Collaborating musically via post, on the other hand, seems like a great idea: you send your
creative fruits and then wait in delicious anticipation to hear the direction your collaborator
has taken the sound.
This is the basis of this intermittently brilliant CD, a collaboration between David Cooper
Orton in the UK, and James Sidlo in the USA. An anonymous soup of e-bowed guitars, synths, bass
and background atmospherics, it can drift by for minutes with very little happening, and then
interesting melodies will emerge, glistening brightly on the surface.
Despite the fact that the two musicians met on an internet site called Loopers Delight, there's
very little here that sounds obviously hierarchical in composition, like most looped music does;
you can't mentally pick out and inspect all the different elements within the music. The sounds
complement and meld with one another, which can produce some lovely results. Although some of the
instruments sometimes sound overly ponderous - the 'prog rock' timbre of some of the e-bowed guitars
can get a bit grating - most of the sounds are handled with finesse. And the first time a drum
beat kicks in around halfway through the album it's a genuine surprise, the sequencing of the
songs accentuating the effect of the beats when they arrive.
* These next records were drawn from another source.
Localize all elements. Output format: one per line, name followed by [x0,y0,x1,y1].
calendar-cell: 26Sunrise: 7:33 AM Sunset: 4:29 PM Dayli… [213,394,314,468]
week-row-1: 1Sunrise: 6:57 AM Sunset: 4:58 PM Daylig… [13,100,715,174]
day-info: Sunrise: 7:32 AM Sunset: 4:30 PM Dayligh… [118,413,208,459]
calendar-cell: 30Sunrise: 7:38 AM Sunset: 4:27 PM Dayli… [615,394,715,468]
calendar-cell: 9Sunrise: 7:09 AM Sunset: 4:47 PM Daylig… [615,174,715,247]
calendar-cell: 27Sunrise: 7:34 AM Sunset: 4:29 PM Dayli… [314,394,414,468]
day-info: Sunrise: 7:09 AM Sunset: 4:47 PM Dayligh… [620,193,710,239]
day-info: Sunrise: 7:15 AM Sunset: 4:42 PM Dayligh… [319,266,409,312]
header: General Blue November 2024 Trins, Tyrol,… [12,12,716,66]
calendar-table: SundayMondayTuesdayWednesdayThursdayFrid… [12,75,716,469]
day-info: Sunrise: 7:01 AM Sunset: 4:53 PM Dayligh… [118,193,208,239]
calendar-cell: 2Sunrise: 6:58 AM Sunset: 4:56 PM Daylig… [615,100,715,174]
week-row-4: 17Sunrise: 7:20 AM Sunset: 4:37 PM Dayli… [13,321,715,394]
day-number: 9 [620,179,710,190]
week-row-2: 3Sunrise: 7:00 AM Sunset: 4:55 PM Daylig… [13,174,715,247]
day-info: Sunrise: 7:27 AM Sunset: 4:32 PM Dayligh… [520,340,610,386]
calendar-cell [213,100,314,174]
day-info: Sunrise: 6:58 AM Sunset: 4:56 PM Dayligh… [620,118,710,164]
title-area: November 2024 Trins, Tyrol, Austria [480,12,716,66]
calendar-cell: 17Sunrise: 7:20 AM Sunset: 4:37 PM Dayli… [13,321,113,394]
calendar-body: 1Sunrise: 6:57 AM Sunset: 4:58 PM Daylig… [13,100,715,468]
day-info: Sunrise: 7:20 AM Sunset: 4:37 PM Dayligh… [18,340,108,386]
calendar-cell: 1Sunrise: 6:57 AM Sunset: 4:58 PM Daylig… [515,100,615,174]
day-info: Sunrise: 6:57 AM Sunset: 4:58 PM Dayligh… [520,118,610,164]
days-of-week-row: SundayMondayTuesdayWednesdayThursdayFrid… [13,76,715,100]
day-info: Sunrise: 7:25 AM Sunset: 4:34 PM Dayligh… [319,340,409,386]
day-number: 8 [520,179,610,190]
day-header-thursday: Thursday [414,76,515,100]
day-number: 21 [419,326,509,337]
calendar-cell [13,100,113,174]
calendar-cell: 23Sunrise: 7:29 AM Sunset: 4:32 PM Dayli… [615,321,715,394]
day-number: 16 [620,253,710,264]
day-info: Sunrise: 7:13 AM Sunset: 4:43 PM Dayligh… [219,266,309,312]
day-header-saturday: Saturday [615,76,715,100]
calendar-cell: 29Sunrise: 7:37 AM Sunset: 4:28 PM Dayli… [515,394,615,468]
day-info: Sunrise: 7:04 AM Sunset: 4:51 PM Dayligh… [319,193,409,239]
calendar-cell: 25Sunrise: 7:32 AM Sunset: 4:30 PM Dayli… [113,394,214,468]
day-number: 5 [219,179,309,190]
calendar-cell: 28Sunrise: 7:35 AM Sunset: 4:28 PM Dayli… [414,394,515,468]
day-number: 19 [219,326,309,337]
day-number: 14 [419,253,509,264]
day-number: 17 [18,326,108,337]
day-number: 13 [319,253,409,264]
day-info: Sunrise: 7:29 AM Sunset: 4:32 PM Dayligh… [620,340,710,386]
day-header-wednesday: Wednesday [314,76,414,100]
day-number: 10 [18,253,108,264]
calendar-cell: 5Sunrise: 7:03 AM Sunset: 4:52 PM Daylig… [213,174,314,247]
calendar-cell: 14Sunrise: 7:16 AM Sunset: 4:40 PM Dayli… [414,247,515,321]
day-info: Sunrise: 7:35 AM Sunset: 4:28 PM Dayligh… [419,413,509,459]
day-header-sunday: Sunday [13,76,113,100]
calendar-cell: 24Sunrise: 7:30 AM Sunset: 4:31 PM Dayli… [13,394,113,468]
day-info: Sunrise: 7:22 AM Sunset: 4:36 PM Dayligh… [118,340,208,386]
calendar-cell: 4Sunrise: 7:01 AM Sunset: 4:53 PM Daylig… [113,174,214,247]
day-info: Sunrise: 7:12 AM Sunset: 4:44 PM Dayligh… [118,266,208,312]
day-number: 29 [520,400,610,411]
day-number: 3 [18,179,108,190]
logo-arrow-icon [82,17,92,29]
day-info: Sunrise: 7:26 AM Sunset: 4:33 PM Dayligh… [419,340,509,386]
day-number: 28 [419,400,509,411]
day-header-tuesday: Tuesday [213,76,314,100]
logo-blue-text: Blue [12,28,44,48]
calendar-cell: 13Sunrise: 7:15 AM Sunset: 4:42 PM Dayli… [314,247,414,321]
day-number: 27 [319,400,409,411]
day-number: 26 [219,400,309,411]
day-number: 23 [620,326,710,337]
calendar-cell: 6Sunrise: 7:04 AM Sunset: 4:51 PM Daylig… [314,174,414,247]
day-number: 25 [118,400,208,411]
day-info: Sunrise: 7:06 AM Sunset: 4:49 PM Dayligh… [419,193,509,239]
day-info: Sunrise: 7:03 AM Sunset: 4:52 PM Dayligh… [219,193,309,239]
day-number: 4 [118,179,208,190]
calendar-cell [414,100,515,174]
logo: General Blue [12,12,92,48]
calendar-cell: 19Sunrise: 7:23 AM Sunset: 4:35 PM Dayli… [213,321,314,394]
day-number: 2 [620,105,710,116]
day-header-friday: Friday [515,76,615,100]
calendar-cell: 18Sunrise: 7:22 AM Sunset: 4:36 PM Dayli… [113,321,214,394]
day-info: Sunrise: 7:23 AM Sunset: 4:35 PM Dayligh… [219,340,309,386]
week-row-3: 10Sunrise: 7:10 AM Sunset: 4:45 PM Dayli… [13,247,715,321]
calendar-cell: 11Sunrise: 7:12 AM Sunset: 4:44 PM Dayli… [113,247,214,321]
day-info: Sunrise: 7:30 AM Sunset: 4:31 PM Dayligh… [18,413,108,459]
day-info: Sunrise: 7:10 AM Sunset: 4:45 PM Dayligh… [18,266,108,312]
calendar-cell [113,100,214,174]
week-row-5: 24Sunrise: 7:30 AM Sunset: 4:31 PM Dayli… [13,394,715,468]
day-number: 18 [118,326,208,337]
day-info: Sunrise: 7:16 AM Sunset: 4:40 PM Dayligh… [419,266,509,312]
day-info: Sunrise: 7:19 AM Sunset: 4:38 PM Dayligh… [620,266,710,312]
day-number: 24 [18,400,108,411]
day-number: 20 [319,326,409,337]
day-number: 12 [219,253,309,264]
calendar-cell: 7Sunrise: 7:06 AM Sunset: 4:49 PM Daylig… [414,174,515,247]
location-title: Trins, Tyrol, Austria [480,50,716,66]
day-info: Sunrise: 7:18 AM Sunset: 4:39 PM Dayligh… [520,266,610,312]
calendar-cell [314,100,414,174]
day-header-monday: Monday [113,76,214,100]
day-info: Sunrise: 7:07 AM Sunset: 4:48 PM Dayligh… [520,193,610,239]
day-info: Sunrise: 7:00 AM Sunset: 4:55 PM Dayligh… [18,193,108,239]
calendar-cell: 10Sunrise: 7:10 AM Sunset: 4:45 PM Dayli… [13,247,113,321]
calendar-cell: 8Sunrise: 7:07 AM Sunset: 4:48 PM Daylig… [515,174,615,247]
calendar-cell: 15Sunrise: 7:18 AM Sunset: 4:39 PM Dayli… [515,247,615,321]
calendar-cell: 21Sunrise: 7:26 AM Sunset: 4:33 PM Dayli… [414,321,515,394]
This is the best review CD that I've received out of the blue rather than bought, and I'd like
to thank David and James for sending me their music - a very enjoyable, mellow listen. I have to
confess that it hasn't set my world alight, partly as a result of my recent aversion to ambient,
instrumental albums. But I foresee being pleasantly surprised by it again at some point in the
near future, when I want something warm, immersive and passively engaging.